Das Parlament zeigte sich kritisch. FDP-Präsident Luca Urgese sagte: «Wir führen hier eigentlich Notstandsrecht in permanentes Recht über. Wir sollten uns genauer überlegen, wann das Bürgschaftsprogramm zur Anwendung kommt.» Darum sollte eine solche permanente Gesetzesänderung zuerst den ordentlichen Prozess durchschreiten und nicht aufgrund einer dringlichen Traktandierung gleich durchgesetzt werden. SVP-Grossrat Joël Thüring schloss sich diesem Votum an. Seine Partei sehe die Dringlichkeit ebenfalls nicht gegeben, weshalb man eine Vorberatung in der Kommission fordert.

«Gesetz wird in Giftschrank eingeschlossen»

Brutschin kennt die Bedenken der Bürgerlichen und versichert: «Der neue Absatz im Gesetz wird nachher in den Giftschrank eingeschlossen und kommt nur dann zum Einsatz, wenn es nötig ist, dass man adäquat und schnell reagieren muss.» Man könnte sich zwar noch länger auf die Gesetzesgrundlage von 1975 berufen, dies würde aber vor allem aufgrund des Kostenrahmens ein Risiko für betroffene Unternehmen bedeuten.

Derweil zeigten sich SP und Grünes Bündnis einverstanden mit dem Ratschlag der Basler Regierung. SP-Grossrat Thomas Gander befürwortet, dass das Gesetz angepasst wird. «Für zukünftige Krisen und kommende Generationen» sei es wichtig, sich auf eine aktualisierte Form des Gesetzes berufen zu können.

SP fordert 4 Millionen Franken für Lehrlinge

SP-Grossrätin Jessica Brandenburger stellte zudem einen Antrag, der 4 Millionen Franken für die Unterstützung von Lehrlingen und Lehrbetrieben forderte.
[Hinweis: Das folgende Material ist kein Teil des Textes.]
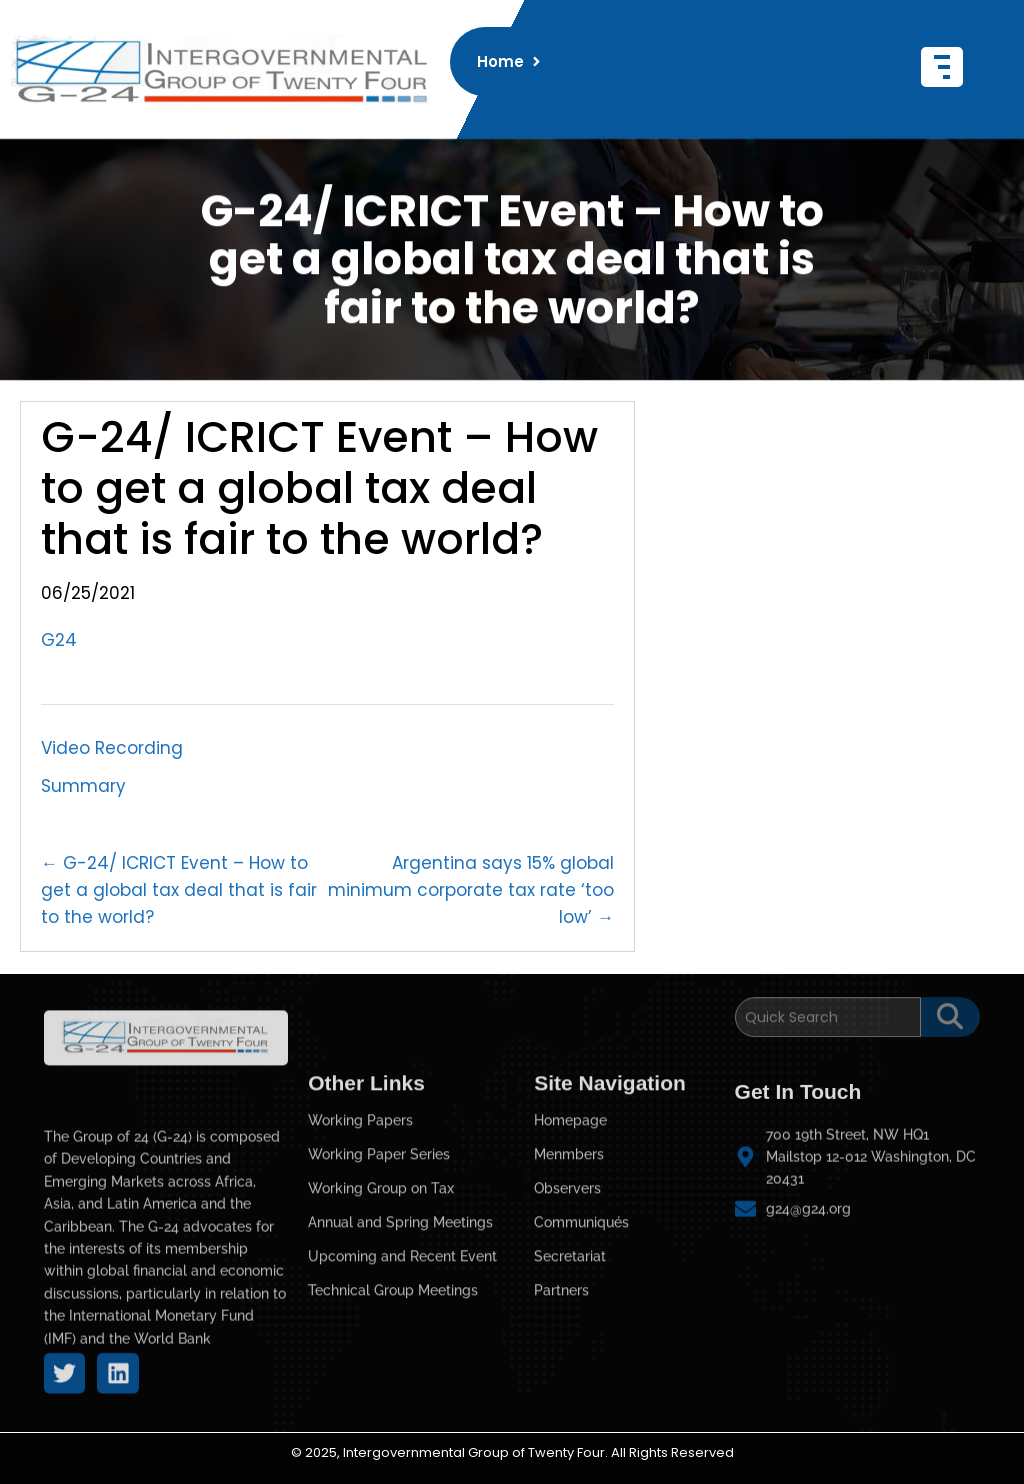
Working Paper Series (379, 1290)
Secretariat (570, 1392)
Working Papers (360, 1256)
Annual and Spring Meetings (400, 1358)
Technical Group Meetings (393, 1426)
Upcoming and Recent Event (402, 1392)
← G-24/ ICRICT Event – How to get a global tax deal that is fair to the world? (179, 890)
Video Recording (112, 748)
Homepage (570, 1256)
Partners (561, 1426)
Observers (567, 1324)
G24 (59, 640)
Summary (83, 786)
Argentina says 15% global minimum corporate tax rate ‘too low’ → (471, 890)
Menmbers (569, 1290)
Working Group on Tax (381, 1324)
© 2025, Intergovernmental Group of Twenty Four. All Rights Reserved (512, 1452)
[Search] (828, 1006)
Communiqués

Der Bundesrat lässt die Kurzarbeit für diese Arbeitnehmergruppe auslaufen. Brandenburger: «Der Antrag verlangt, dass die Kurzarbeit für Lehrlinge verlängert und vom Kanton gezahlt wird. So entlasten wir Lehrbetriebe und stellen sicher, dass Jugendliche nicht ihre Lehre verlieren.»

Der Antrag fand breite Zustimmung im Congress Center. SVP, FDP, Grünes Bündnis und CVP stellten sich hinter die Sozialdemokraten. Einzig die LDP äusserte sich dagegen: «Es ist ganz und gar nicht so, dass Lehrlinge und Betriebe im Stich gelassen werden», sagt Patricia von Falkenstein. Vielmehr würde der Bund beabsichtigen, dass Lehrlinge wieder zurück an ihre Arbeit gehen, anstatt mit Kurzarbeit zu Hause zu sitzen. Der Grosse Rat nahm den SP-Antrag schliesslich mit 77 Ja-Stimmen bei 14 Gegenstimmen und 2 Enthaltungen an und stimmte auch dem Ratschlag deutlich zu.